INSTRUCTIONS TO FOLLOW: The records that follow are to be printed exactly, with no images.

DATA TO PROCESS:

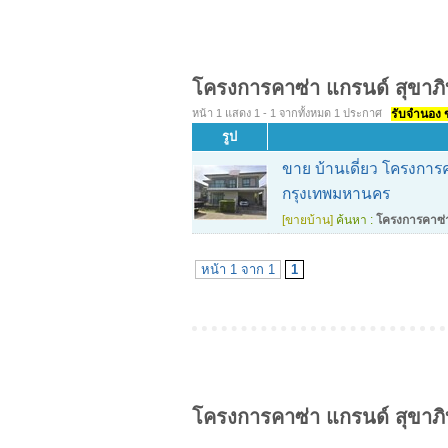
โครงการคาซ่า แกรนด์ สุขาภ
หน้า 1 แสดง 1 - 1 จากทั้งหมด 1 ประกาศ
รับจำนอง ขา
รูป
ขาย บ้านเดี่ยว โครงกา
กรุงเทพมหานคร
[ขายบ้าน]
ค้นหา :
โครงการคาซ่า
หน้า 1 จาก 1
1
โครงการคาซ่า แกรนด์ สุขาภ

RESPONSE BELOW:
โครงการคาซ่า แกรนด์ สุขาภ
หน้า 1 แสดง 1 - 1 จากทั้งหมด 1 ประกาศ
รับจำนอง ขา
รูป
ขาย บ้านเดี่ยว โครงกา
กรุงเทพมหานคร
[ขายบ้าน]
ค้นหา :
โครงการคาซ่า
หน้า 1 จาก 1
1
โครงการคาซ่า แกรนด์ สุขาภ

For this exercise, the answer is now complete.